28 696
Najaarsbrief Zorg 2002

nr. 2
LIJST VAN VRAGEN EN ANTWOORDEN

Vastgesteld 16 december 2002

De vaste commissie voor Volksgezondheid, Welzijn en Sport1 heeft een aantal vragen voorgelegd aan de regering over de Najaarsbrief Zorg 2002 (28 696, nr. 1).

De regering heeft deze vragen beantwoord bij brief van 13 december 2002.

Vragen en antwoorden zijn hierna afgedrukt.

De voorzitter van commissie,

Netelenbos

De griffier van de commissie,

Teunissen

Najaarsbrief Zorg 2002

Lijst van vragen en antwoorden

1

Wanneer zal uitvoering worden gegeven aan de door de Kamer aanvaarde motie Wilders c.s. (28 600-XVI, nr. 68) over het spoedig geven van concrete kwantitatieve doelstellingen met betrekking tot de wachttijdreductie?

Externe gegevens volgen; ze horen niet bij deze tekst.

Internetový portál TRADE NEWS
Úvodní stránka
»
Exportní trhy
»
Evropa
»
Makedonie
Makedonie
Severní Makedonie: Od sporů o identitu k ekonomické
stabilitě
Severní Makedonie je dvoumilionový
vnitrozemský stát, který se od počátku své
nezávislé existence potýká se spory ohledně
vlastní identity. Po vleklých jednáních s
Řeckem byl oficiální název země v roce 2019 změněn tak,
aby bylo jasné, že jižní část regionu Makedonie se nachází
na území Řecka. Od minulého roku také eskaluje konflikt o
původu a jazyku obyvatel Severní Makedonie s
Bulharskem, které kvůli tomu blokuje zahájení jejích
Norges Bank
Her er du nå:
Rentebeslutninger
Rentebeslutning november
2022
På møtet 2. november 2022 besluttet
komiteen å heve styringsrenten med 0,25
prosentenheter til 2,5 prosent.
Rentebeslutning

Kan deze motie nog voor het kerstreces worden uitgevoerd en kan de Kamer van de doelstellingen in kennis worden gesteld?

Ik zal voor het reces de Kamer informeren over de vraag hoe het kabinet omgaat met alle tijdens de begrotingsbehandeling aangenomen moties.

2

Is het waar dat, ondanks de wijziging van de BKZ-definitie op een tweetal punten vanaf 2003, het BKZ zelf ook in de toekomst zal blijven bestaan?

Zie het antwoord op vraag 4.

3

Kan worden toegelicht hoe de overschrijding van het BKZ met € 573,3 miljoen zoals genoemd in de Najaarsbrief Zorg zich verhoudt tot de € 300 en € 400 miljoen overschrijding zoals genoemd in de brief over de Najaarsnota 2002?

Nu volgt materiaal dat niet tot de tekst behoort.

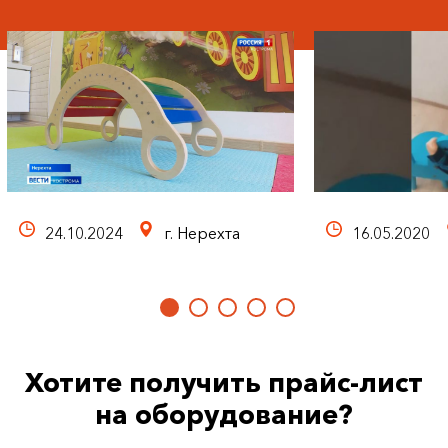
24.10.2024
г. Нерехта
16.05.2020
Хотите получить прайс-лист
на оборудование?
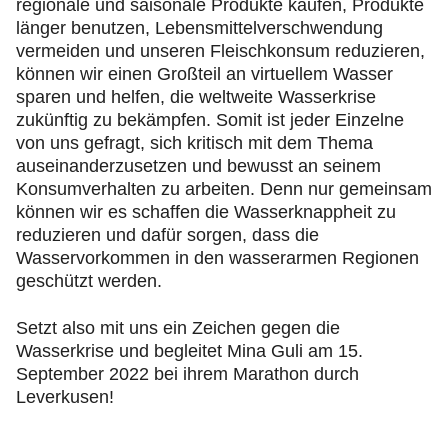
regionale und saisonale Produkte kaufen, Produkte
länger benutzen, Lebensmittelverschwendung
vermeiden und unseren Fleischkonsum reduzieren,
können wir einen Großteil an virtuellem Wasser
sparen und helfen, die weltweite Wasserkrise
zukünftig zu bekämpfen. Somit ist jeder Einzelne
von uns gefragt, sich kritisch mit dem Thema
auseinanderzusetzen und bewusst an seinem
Konsumverhalten zu arbeiten. Denn nur gemeinsam
können wir es schaffen die Wasserknappheit zu
reduzieren und dafür sorgen, dass die
Wasservorkommen in den wasserarmen Regionen
geschützt werden.
Setzt also mit uns ein Zeichen gegen die
Wasserkrise und begleitet Mina Guli am 15.
September 2022 bei ihrem Marathon durch
Leverkusen!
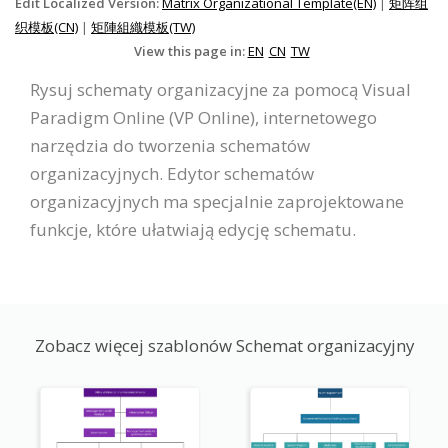
Edit Localized Version:
Matrix Organizational Template(EN)
|
矩阵组
织模板(CN)
|
矩陣組織模板(TW)
View this page in:
EN
CN
TW
Rysuj schematy organizacyjne za pomocą Visual
Paradigm Online (VP Online), internetowego
narzędzia do tworzenia schematów
organizacyjnych. Edytor schematów
organizacyjnych ma specjalnie zaprojektowane
funkcje, które ułatwiają edycję schematu.
Zobacz więcej szablonów Schemat organizacyjny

Er dient een onderscheid gemaakt te worden tussen het beschikbare kader (het BKZ) en de netto zorguitgaven. In de Najaarsbrief Zorg staat vermeld dat de netto zorguitgaven stijgen met € 573,3 miljoen. Het BKZ is echter verhoogd met € 180 miljoen als gevolg van gewijzigde inzichten in het verloop van financieringsuitgaven (zie blz. 3 van de Najaarsnota). Indien de hogere netto zorguitgaven worden geconfronteerd met het bijgestelde BKZ is sprake van een overschrijding van het BKZ met ca. € 400 miljoen (= € 573,3 miljoen -/- € 180 miljoen). In ijklijntermen (= beperking tot collectieve financiering) betekent dit een overschrijding van ca. € 340 miljoen.

4

Over welke directe aangrijpingspunten voor een beheerste ontwikkeling van de zorguitgaven beschikt het kabinet wel, en over welke niet?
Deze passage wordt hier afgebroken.